(Dataset excerpts)
*** Block opens ***
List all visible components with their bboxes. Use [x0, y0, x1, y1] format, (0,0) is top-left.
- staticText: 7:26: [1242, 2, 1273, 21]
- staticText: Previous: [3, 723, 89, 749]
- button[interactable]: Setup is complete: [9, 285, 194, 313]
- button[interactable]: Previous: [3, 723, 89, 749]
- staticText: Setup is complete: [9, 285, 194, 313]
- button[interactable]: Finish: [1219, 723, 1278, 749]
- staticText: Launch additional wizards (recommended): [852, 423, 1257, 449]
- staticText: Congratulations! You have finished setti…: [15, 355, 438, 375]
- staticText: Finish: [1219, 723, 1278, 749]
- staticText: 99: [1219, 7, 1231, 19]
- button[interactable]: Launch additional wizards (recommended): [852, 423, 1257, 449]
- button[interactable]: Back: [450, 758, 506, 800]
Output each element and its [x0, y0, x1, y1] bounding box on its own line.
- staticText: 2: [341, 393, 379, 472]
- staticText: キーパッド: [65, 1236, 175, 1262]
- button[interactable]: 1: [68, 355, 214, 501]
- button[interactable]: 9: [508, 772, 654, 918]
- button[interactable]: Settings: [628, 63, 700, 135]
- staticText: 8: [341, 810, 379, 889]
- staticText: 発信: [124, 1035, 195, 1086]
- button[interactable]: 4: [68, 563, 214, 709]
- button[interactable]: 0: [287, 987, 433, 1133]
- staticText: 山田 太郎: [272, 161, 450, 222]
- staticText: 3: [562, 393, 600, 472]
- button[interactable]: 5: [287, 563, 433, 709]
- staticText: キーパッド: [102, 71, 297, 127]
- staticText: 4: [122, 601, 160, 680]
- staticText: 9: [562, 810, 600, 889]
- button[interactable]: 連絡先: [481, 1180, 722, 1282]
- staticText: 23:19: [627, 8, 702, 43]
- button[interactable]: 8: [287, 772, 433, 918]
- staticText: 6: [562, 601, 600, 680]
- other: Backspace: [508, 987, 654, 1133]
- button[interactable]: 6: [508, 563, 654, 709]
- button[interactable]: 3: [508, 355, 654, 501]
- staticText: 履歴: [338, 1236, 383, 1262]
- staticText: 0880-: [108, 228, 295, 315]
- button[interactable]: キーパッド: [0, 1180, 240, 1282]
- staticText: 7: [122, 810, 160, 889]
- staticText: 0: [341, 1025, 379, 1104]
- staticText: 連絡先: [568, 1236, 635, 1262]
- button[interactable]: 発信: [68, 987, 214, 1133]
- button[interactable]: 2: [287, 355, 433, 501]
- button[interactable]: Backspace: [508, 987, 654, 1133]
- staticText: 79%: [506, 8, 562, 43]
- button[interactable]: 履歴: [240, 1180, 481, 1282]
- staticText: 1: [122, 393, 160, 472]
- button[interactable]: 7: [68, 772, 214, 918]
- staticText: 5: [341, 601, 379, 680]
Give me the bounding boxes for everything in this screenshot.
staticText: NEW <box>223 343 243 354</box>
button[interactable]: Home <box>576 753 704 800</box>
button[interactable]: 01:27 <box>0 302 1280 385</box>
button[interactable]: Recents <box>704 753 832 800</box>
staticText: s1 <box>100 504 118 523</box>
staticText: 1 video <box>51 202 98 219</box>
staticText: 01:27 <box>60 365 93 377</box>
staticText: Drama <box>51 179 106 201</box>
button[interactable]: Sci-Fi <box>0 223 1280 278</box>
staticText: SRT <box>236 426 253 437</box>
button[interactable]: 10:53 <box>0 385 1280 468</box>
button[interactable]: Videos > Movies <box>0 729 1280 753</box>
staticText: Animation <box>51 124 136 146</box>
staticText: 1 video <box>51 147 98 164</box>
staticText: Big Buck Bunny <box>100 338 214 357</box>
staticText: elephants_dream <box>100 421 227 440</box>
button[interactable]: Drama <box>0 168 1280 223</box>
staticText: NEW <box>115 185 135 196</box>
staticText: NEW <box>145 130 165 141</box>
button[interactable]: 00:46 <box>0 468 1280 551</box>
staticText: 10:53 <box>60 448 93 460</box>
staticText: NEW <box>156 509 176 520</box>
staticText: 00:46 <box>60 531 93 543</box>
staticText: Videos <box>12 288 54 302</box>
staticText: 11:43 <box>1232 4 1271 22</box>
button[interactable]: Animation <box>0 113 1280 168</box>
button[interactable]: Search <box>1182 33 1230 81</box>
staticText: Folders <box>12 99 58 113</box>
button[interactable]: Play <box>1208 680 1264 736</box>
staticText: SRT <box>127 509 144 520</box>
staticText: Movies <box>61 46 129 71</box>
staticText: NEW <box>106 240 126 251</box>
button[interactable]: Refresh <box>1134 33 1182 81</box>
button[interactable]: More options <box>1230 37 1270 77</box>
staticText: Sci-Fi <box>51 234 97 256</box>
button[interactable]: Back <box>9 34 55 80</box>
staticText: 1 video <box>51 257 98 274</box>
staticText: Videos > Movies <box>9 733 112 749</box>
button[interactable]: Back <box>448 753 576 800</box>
*** Block closes ***
▶ _Exercise aim_:
Of the lines above, copy each that contains "Videos".

▶ _Written reply_:
button[interactable]: Videos > Movies <box>0 729 1280 753</box>
staticText: Videos <box>12 288 54 302</box>
staticText: Videos > Movies <box>9 733 112 749</box>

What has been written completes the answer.